--- Brief ---
Pick out each line in these entries that contains the string "neodemos".

● ● ● ● ● ● ●

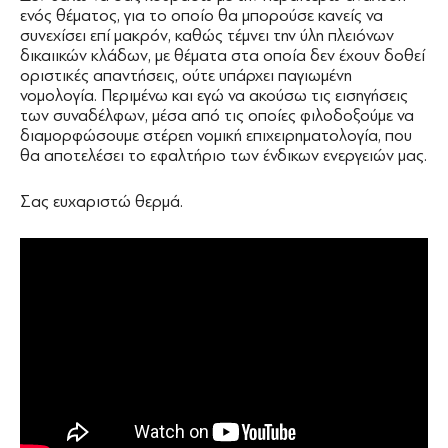
ενός θέματος, για το οποίο θα μπορούσε κανείς να
συνεχίσει επί μακρόν, καθώς τέμνει την ύλη πλειόνων
δικαιικών κλάδων, με θέματα στα οποία δεν έχουν δοθεί
οριστικές απαντήσεις, ούτε υπάρχει παγιωμένη
νομολογία. Περιμένω και εγώ να ακούσω τις εισηγήσεις
των συναδέλφων, μέσα από τις οποίες φιλοδοξούμε να
διαμορφώσουμε στέρεη νομική επιχειρηματολογία, που
θα αποτελέσει το εφαλτήριο των ένδικων ενεργειών μας.
Σας ευχαριστώ θερμά.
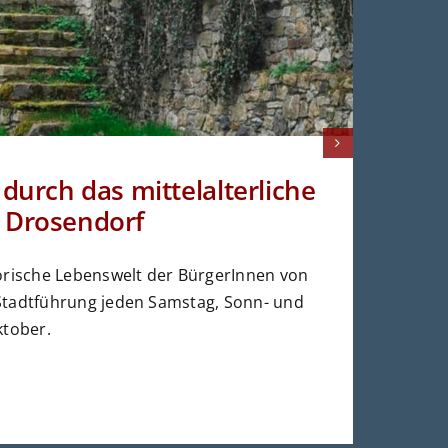
durch das mittelalterliche
Drosendorf
Erl
torische Lebenswelt der BürgerInnen von
Sta
Stadtführung jeden Samstag, Sonn- und
Sta
ktober.
Frü
Det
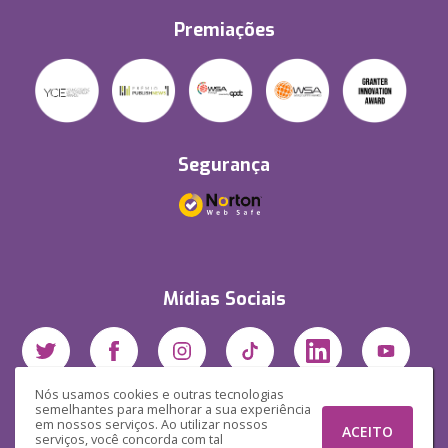
Premiações
Segurança
Mídias Sociais
Nós usamos cookies e outras tecnologias
semelhantes para melhorar a sua experiência
em nossos serviços. Ao utilizar nossos
ACEITO
serviços, você concorda com tal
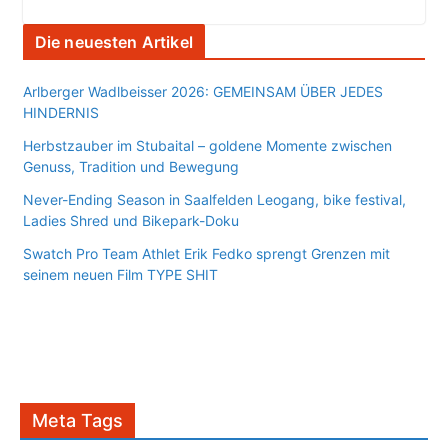
Die neuesten Artikel
Arlberger Wadlbeisser 2026: GEMEINSAM ÜBER JEDES
HINDERNIS
Herbstzauber im Stubaital – goldene Momente zwischen
Genuss, Tradition und Bewegung
Never-Ending Season in Saalfelden Leogang, bike festival,
Ladies Shred und Bikepark-Doku
Swatch Pro Team Athlet Erik Fedko sprengt Grenzen mit
seinem neuen Film TYPE SHIT
Meta Tags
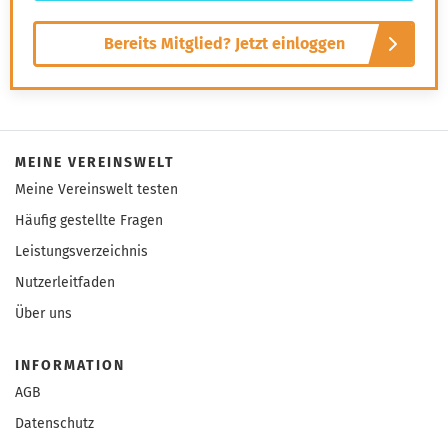
Bereits Mitglied? Jetzt einloggen
MEINE VEREINSWELT
Meine Vereinswelt testen
Häufig gestellte Fragen
Leistungsverzeichnis
Nutzerleitfaden
Über uns
INFORMATION
AGB
Datenschutz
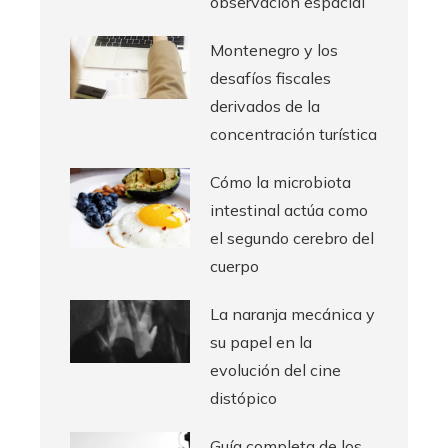
observación espacial
Montenegro y los
desafíos fiscales
derivados de la
concentración turística
Cómo la microbiota
intestinal actúa como
el segundo cerebro del
cuerpo
La naranja mecánica y
su papel en la
evolución del cine
distópico
Guía completa de los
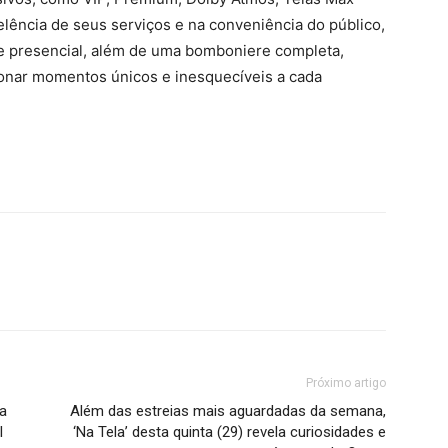
elência de seus serviços e na conveniência do público,
 e presencial, além de uma bomboniere completa,
nar momentos únicos e inesquecíveis a cada
Próximo artigo
a
Além das estreias mais aguardadas da semana,
l
‘Na Tela’ desta quinta (29) revela curiosidades e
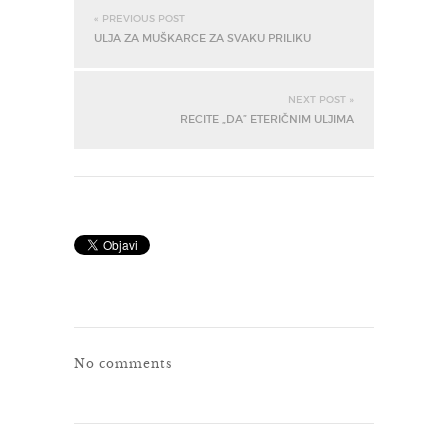
« PREVIOUS POST
ULJA ZA MUŠKARCE ZA SVAKU PRILIKU
NEXT POST »
RECITE „DA” ETERIČNIM ULJIMA
No comments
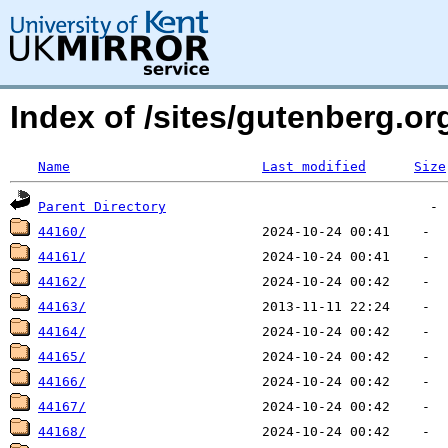
Index of /sites/gutenberg.o
Name
Last modified
Size
Parent Directory
44160/
44161/
44162/
44163/
44164/
44165/
44166/
44167/
44168/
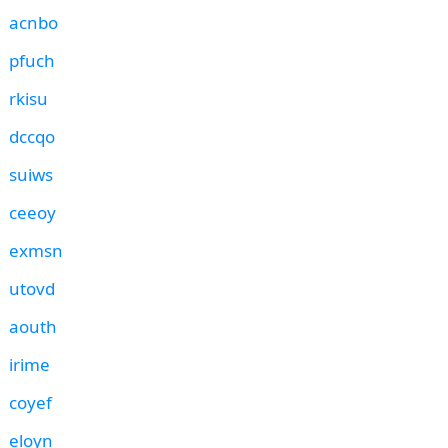
acnbo
pfuch
rkisu
dccqo
suiws
ceeoy
exmsn
utovd
aouth
irime
coyef
eloyn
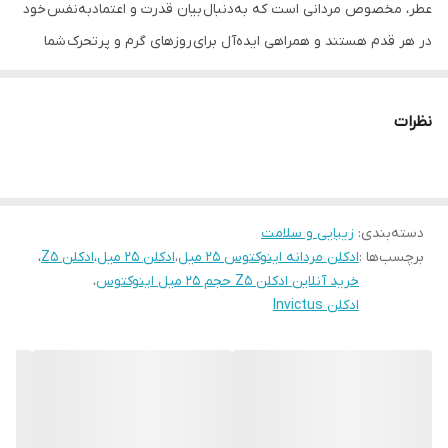
عطر، مخصوص مردانی است که به‌دنبال بیان قدرت و اعتمادبه‌نفس خود
در هر قدم هستند و همراهی ایده‌آل برای روزهای گرم و پرتحرک شما
خواهد بود.
ادکلن اینوکتوس، عطری است که با نت نرم نارنگی و گریپ‌فروت آغاز
نظرات
می‌شود و شور و شیرینی آب دریا را به‌دنبال دارد. گویی قطره‌های سرد
باران هنگام صبح، پوست گرم انسان را لمس کنند. در ادامه نغمه‌های
میانی از یاس و برگ‌های خشک برگ بو آرام با حسی پیچیده، نوستالژیک و
دسته‌بندی
:
زیبایی و سلامت
دلپذیر، به گوش می‌رسند؛ مانند باغ‌های دورافتاده که در آن‌ها خاطرات
برچسب‌ها :
ادکلن مردانه اینوکتوس ۲۵ میل
،
ادکلن ۲۵ میل
،
ادکلن Z5
،
خوبمان را رقم زده‌ایم.
خرید آنلاین ادکلن Z5 حجم ۲۵ میل اینوکتوس
،
در نهایت نیز پایه‌ای از کهربا، نعناع هندی، خزه درخت بلوط و چوب گایاک،
ادکلن Invictus
بازتاب دهنده‌ طنین عمیق جنگل‌های انبوه و رازآلود است؛ جایی که هر
قدم، اکویی دوام‌دار و مملو از قدرت را فرا می‌خواند. استفاده از ادکلن
اینوکتوس قدرت و اقتدار مردان را به نمایش می‌گذارد عطر ادکلن
اینوکتوس با رایحه‌های اولیه مرکباتی و نت‌های آب دریا برای استفاده در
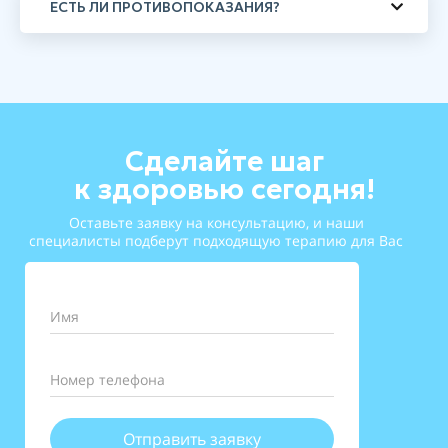
ЕСТЬ ЛИ ПРОТИВОПОКАЗАНИЯ?
Сделайте шаг
к здоровью сегодня!
Оставьте заявку на консультацию, и наши
специалисты подберут подходящую терапию для Вас
Имя
Номер телефона
Отправить заявку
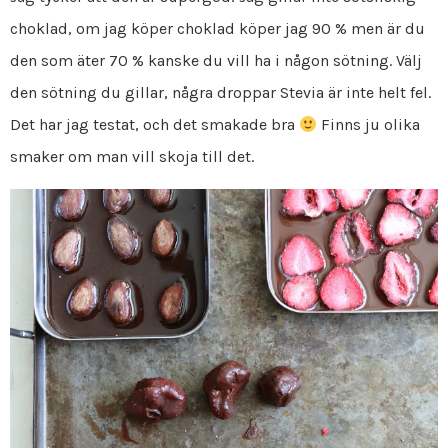
choklad, om jag köper choklad köper jag 90 % men är du
den som äter 70 % kanske du vill ha i någon sötning. Välj
den sötning du gillar, några droppar Stevia är inte helt fel.
Det har jag testat, och det smakade bra
Finns ju olika
smaker om man vill skoja till det.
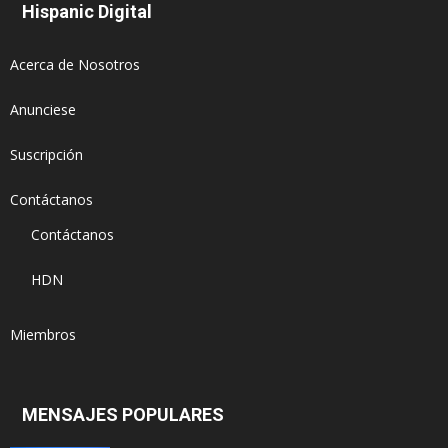
Hispanic Digital
Acerca de Nosotros
Anunciese
Suscripción
Contáctanos
Contáctanos
HDN
Miembros
MENSAJES POPULARES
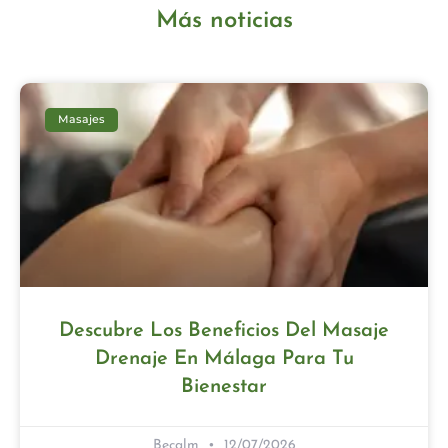
Más noticias
Masajes
Descubre Los Beneficios Del Masaje
Drenaje En Málaga Para Tu
Bienestar
Becalm
12/07/2026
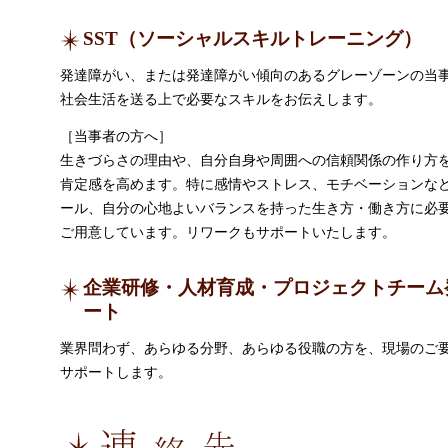
SST（ソーシャルスキルトレーニング）
発達障がい、または発達障がい傾向のあるグレーゾーンの当
社会生活を送る上で必要なスキルをお伝えします。
［当事者の方へ］
生きづらさの理由や、自分自身や周囲への信頼関係の作り方
肯定感を高めます。特に感情やストレス、モチベーションな
ール、自分の心地よいバランスを持った生き方・働き方に必
ご用意しています。リワークもサポートいたします。
企業研修・人材育成・プロジェクトチーム
ート
業界問わず、あらゆる分野、あらゆる役職の方を、現場のご
サポートします。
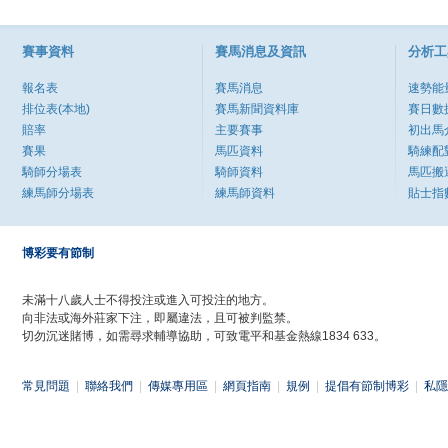
賽事資料
賽馬消息及資訊
分析工
報名表
賽馬消息
速勢能
排位表(本地)
賽馬新聞資料庫
賽日數
賠率
主要賽事
初出馬
賽果
馬匹資料
騎練配
騎師分場表
騎師資料
馬匹搬
練馬師分場表
練馬師資料
貼士指
博彩要有節制
未滿十八歲人士不得投注或進入可投注的地方。
向非法或海外莊家下注，即屬違法，且可被判監禁。
切勿沉迷賭博，如需尋求輔導協助，可致電平和基金熱線1834 633。
常見問題
|
聯絡我們
|
傳媒專用區
|
網頁指南
|
規例
|
提倡有節制博彩
|
私隱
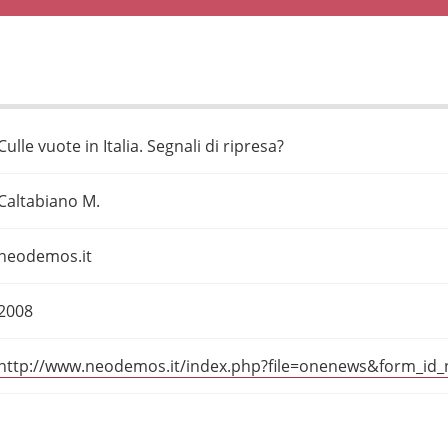
Culle vuote in Italia. Segnali di ripresa?
Caltabiano M.
neodemos.it
2008
http://www.neodemos.it/index.php?file=onenews&form_id_n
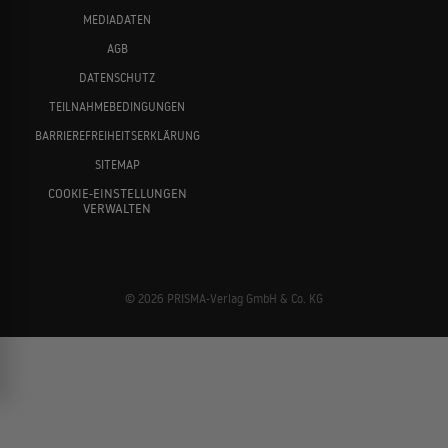
MEDIADATEN
AGB
DATENSCHUTZ
TEILNAHMEBEDINGUNGEN
BARRIEREFREIHEITSERKLÄRUNG
SITEMAP
COOKIE-EINSTELLUNGEN
VERWALTEN
© 2026 PRISMA-Verlag GmbH & Co. KG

● ● ● ● ● ● ●

--- Result for this exercise ---
neodemos.it
http://www.neodemos.it/index.php?file=onenews&form_id_n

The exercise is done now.